Step 1: Compute the Skewness Coefficient

From your residuals you calculate $\sum \hat{u}_i^3 = 92.0$ and $\sigma^2 \approx RSS/n = 82.45/50 = 1.649$.

$$m_3 = \frac{\frac{1}{50} \cdot 92.0}{(1.649)^{3/2}} = \frac{1.84}{2.116} \approx 1.119$$

A positive value of $m_3 = 1.119$ means the residuals have a right-skewed tail — a few apartments are priced much higher than the model predicts.

Step 2: Compute the Kurtosis Coefficient

From the residuals: $\sum \hat{u}_i^4 = 254.2$, so $\frac{1}{n}\sum \hat{u}_i^4 = 5.084$.

$$m_4 = \frac{5.084}{(1.649)^2} = \frac{5.084}{2.719} \approx 3.062$$

$m_4 = 3.062$ is very close to 3 — good. The kurtosis is almost normal.

Step 3: Compute the Jarque-Bera Statistic

$$J = 50 \cdot \left(\frac{(1.119)^2}{6} + \frac{(3.062 - 3)^2}{24}\right) = 50 \cdot \left(0.2088 + 0.00016\right) \approx 10.44$$

The critical value for $\chi^2(2)$ at 5% is $5.991$. Since $J = 10.44 > 5.991$, we reject $H_0$. The residuals are significantly non-normal (p-value ≈ 0.005).

The culprit is the skewness — a handful of luxury apartments are pulling the right tail. A sensible fix: try a log-linear model where $\ln(\text{price})$ is the dependent variable, which often reduces this kind of skew.

Step 4: Model Selection — Adding or Removing a Variable?

Your colleague suggests also including a variable for whether the apartment has a parking space. The new model has $K = 6$ predictors and $R^2$ increases from $0.72$ to $0.724$ (almost nothing). Which model should you use?

$R^2$ (K=5): 0.720
$\bar{R}^2$ (K=5): 0.688
$R^2$ (K=6): 0.724
$\bar{R}^2$ (K=6): 0.681

Even though raw $R^2$ increased, adjusted $\bar{R}^2$ fell from 0.688 to 0.681. The parking variable adds so little explanatory power that the penalty for the extra parameter outweighs the gain. Leave it out.
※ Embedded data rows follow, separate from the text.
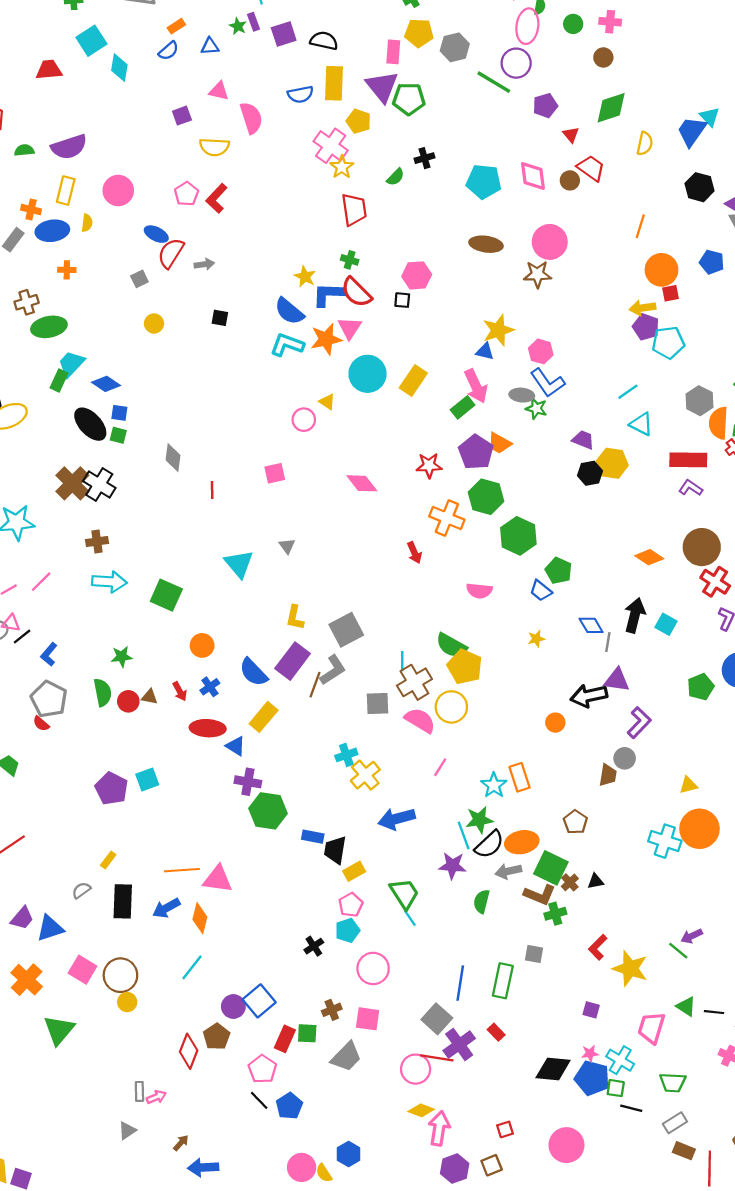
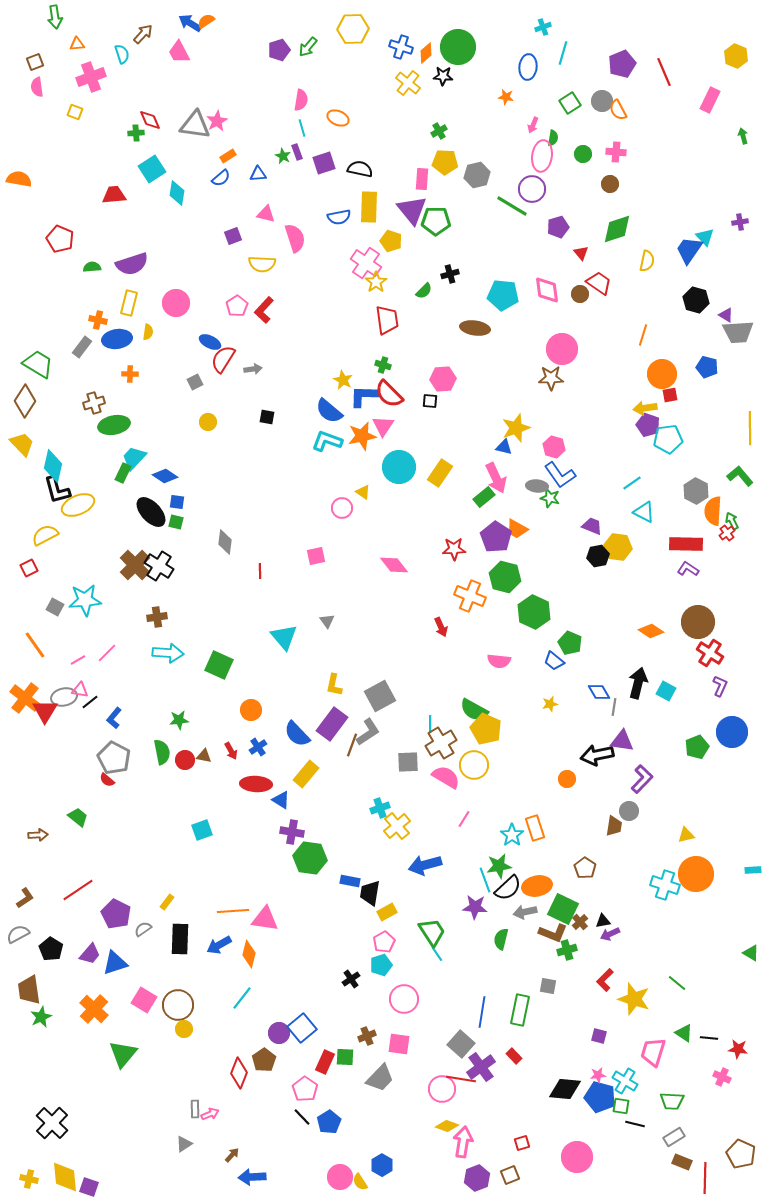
brown ellipse: (486, 244) -> (475, 328), moved
purple pentagon: (112, 789) -> (116, 914), moved
purple arrow: (692, 936) -> (610, 934), moved

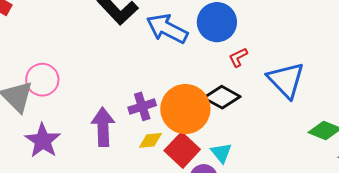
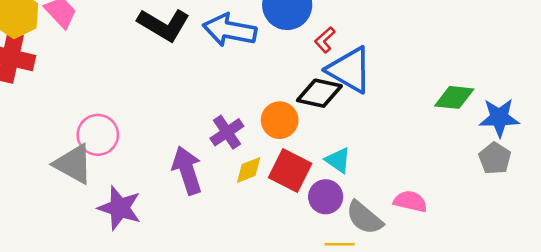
blue triangle: (286, 80) -> (350, 70), moved
orange circle: (185, 109) -> (280, 120), size x0.6

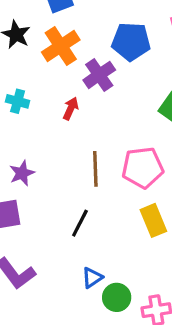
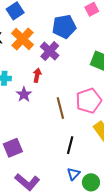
purple star: (22, 173) -> (24, 94), moved
black line: (80, 223) -> (70, 145), moved

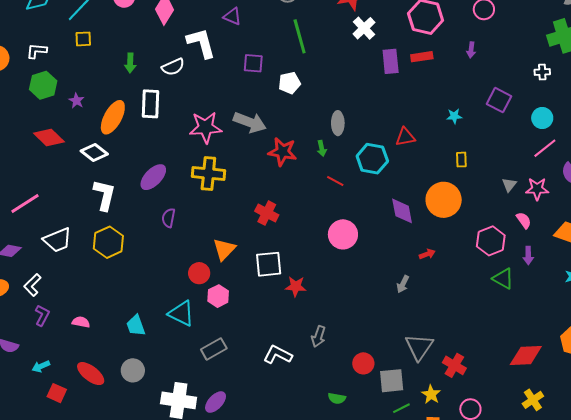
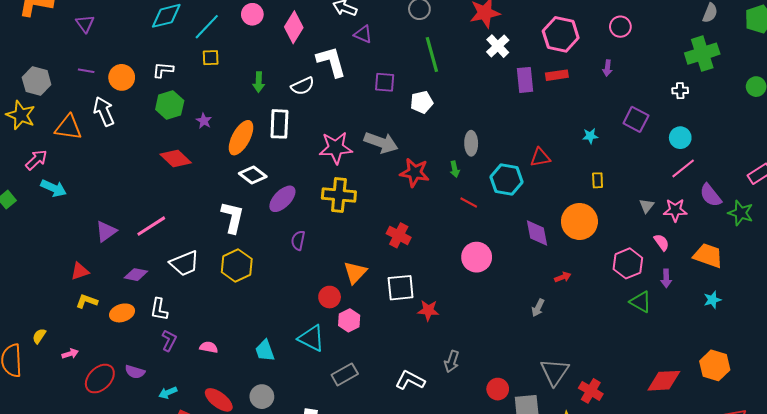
white diamond: (94, 152) -> (253, 175), moved
white L-shape: (32, 285) -> (159, 309), turned -35

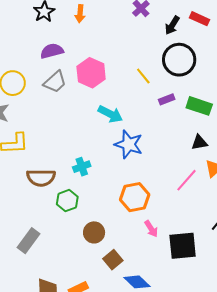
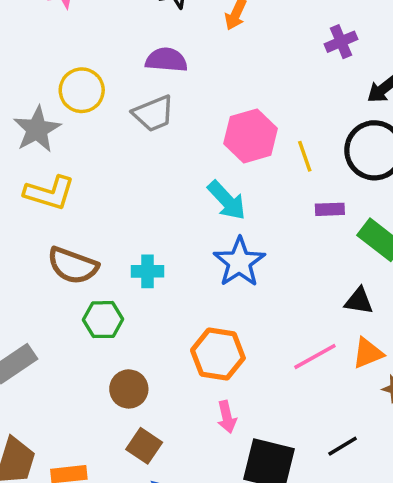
pink hexagon: (91, 73) -> (251, 136), moved
brown square: (113, 260) -> (144, 446), turned -36

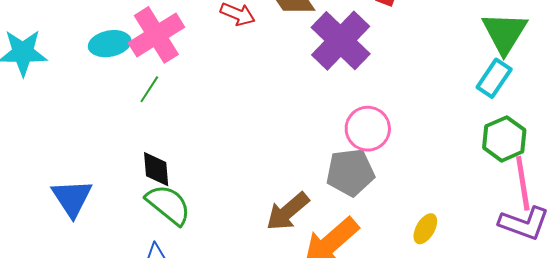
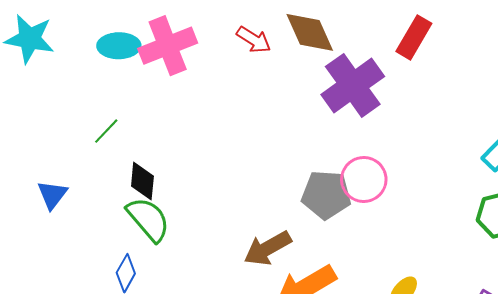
green line: (149, 89) -> (106, 131), moved
gray pentagon: (350, 172) -> (326, 195), moved
blue triangle: (72, 198) -> (52, 195), size x0.7

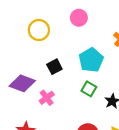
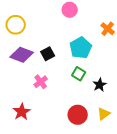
yellow circle: (39, 30) -> (16, 25), moved
purple diamond: (22, 83) -> (22, 55), moved

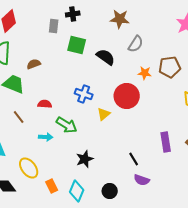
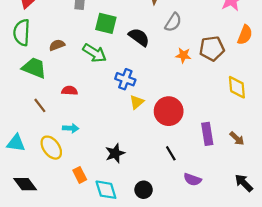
blue cross: (84, 94) -> (125, 79), moved
red circle: (127, 96) -> (169, 111), moved
green arrow: (67, 125) -> (95, 53), moved
yellow ellipse: (29, 168) -> (51, 148), moved
purple semicircle: (142, 180) -> (193, 179), moved
orange rectangle: (52, 186) -> (80, 175), moved
cyan diamond: (77, 191) -> (106, 190), turned -40

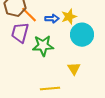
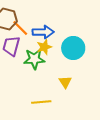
yellow star: (69, 17) -> (44, 47), moved
blue arrow: (52, 19) -> (43, 32), size x1.5

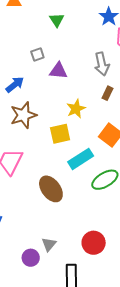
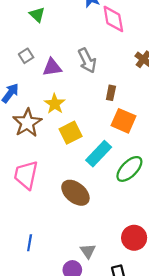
gray arrow: (102, 64) -> (87, 61), moved
brown rectangle: (108, 93) -> (111, 93), moved
yellow star: (76, 109) -> (55, 104), moved

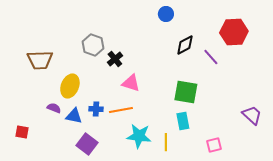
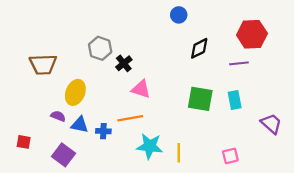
purple line: (211, 57) -> (239, 63), moved, turned -54
blue cross: (96, 109) -> (103, 131), moved
cyan rectangle: (183, 121) -> (235, 100), moved
purple square: (87, 144) -> (64, 155), moved

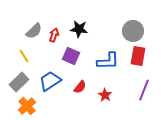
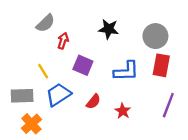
black star: (79, 29) -> (109, 29), moved
gray semicircle: (34, 31) -> (45, 23), moved
yellow line: (24, 56) -> (43, 71), moved
gray rectangle: (19, 82) -> (22, 96), turned 42

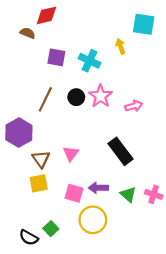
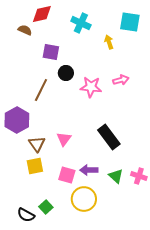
cyan cross: (90, 61) -> (81, 23), moved
pink star: (101, 96) -> (91, 87), turned -30
black circle: (76, 97) -> (66, 73), moved
pink arrow: (134, 106) -> (121, 80), moved

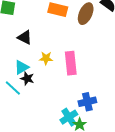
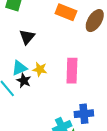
black triangle: (25, 37) -> (27, 37), turned 35
yellow star: (46, 58) -> (40, 69), moved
Now compare the five-variable model (AIC = 37.01, BIC = 48.48) against a simpler three-variable model with only size, rooms, and distance (RSS = 95.2): AIC = 40.20, BIC = 47.85. The full model wins on AIC (37.01 < 40.20), but the simpler model wins on BIC (47.85 < 48.48). In this case, AIC suggests keeping the extra variables for better prediction accuracy, while BIC recommends the leaner model as a truer representation of the data.